According to the CNIL, data controllers should not recommend that individuals turn off the Wi-Fi feature of their phone to avoid being tracked. Such a recommendation is inadequate for purposes of enabling individuals to exercise of their right of objection.

Scenario 3 – All other cases

In the CNIL’s view, if the device implemented by the data controller does not strictly comply with the conditions listed in the two previous scenarios, the processing may only be implemented with the individuals’ consent. The CNIL stated that individuals must be able to withdraw consent, and that withdrawing consent should be as simple as granting consent. Individuals should also be able to exercise all the other GDPR data protection rights. In terms of notice, the CNIL recommended providing notice using multiple modalities (as in the second scenario).

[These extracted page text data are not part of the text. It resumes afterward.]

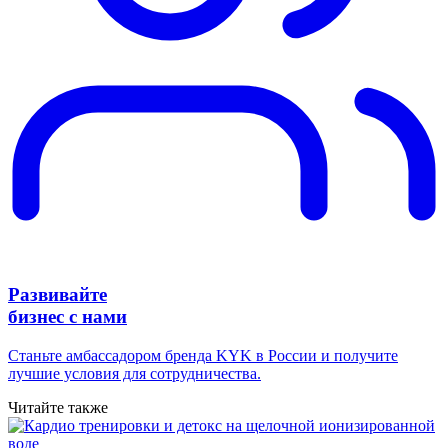
Развивайте
бизнес с нами
Станьте амбассадором бренда KYK в России и получите
лучшие условия для сотрудничества.
Читайте также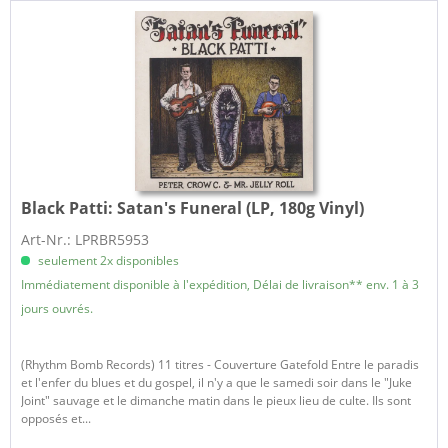
Black Patti:
Satan's Funeral (LP, 180g Vinyl)
Art-Nr.: LPRBR5953
seulement 2x disponibles
Immédiatement disponible à l'expédition, Délai de livraison** env. 1 à 3
jours ouvrés.
(Rhythm Bomb Records) 11 titres - Couverture Gatefold Entre le paradis
et l'enfer du blues et du gospel, il n'y a que le samedi soir dans le "Juke
Joint" sauvage et le dimanche matin dans le pieux lieu de culte. Ils sont
opposés et...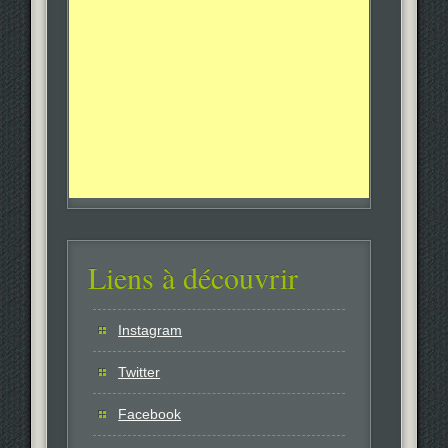
Liens à découvrir
Instagram
Twitter
Facebook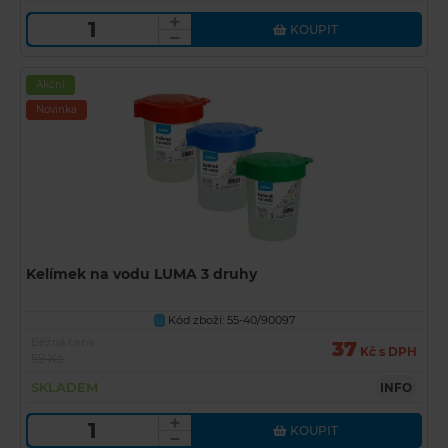
KOUPIT
Akční
Novinka
Kelímek na vodu LUMA 3 druhy
Kód zboží: 55-40/90097
U
Běžná cena
37
Kč s DPH
59 Kč
SKLADEM
INFO
KOUPIT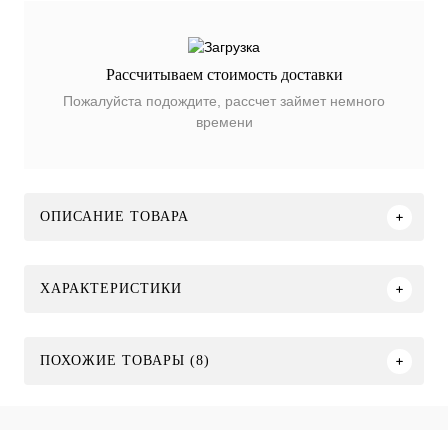
Рассчитываем стоимость доставки
Пожалуйста подождите, рассчет займет немного
времени
ОПИСАНИЕ ТОВАРА
ХАРАКТЕРИСТИКИ
ПОХОЖИЕ ТОВАРЫ (8)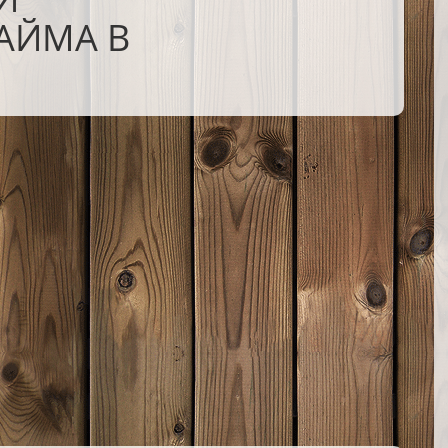
КАЙМА В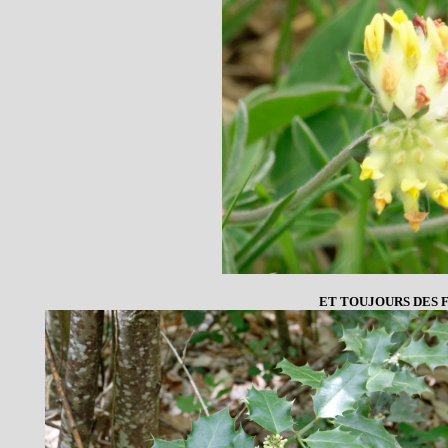
ET TOUJOURS DES F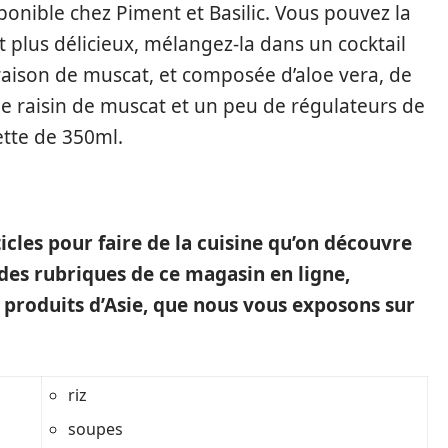
sponible chez Piment et Basilic. Vous pouvez la
 plus délicieux, mélangez-la dans un cocktail
 raison de muscat, et composée d’aloe vera, de
 de raisin de muscat et un peu de régulateurs de
nette de 350ml.
ticles pour faire de la cuisine qu’on découvre
des rubriques de ce magasin en ligne,
s produits d’Asie, que nous vous exposons sur
riz
soupes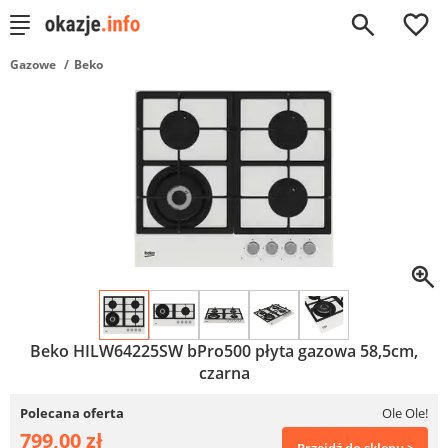
0
Gazowe
Beko
Beko HILW64225SW bPro500 płyta gazowa 58,5cm,
czarna
Polecana oferta
Ole Ole!
799,00 zł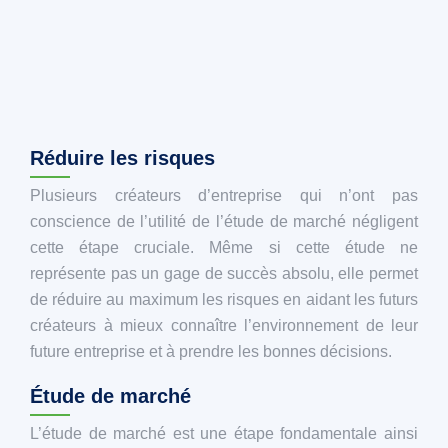
Réduire les risques
Plusieurs créateurs d’entreprise qui n’ont pas
conscience de l’utilité de l’étude de marché négligent
cette étape cruciale. Même si cette étude ne
représente pas un gage de succès absolu, elle permet
de réduire au maximum les risques en aidant les futurs
créateurs à mieux connaître l’environnement de leur
future entreprise et à prendre les bonnes décisions.
Étude de marché
L’étude de marché est une étape fondamentale ainsi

Data Protection Impact Assessment and CNIL’s Authorization

The CNIL also reported that, in all the above scenarios, the processing will require a data protection impact assessment to be carried out prior to the implementation of the audience/traffic measuring devices, in so far as such devices assist in the systematic monitoring of individuals through an innovative technical solution.

Additionally, the CNIL’s prior authorization may be required in certain cases.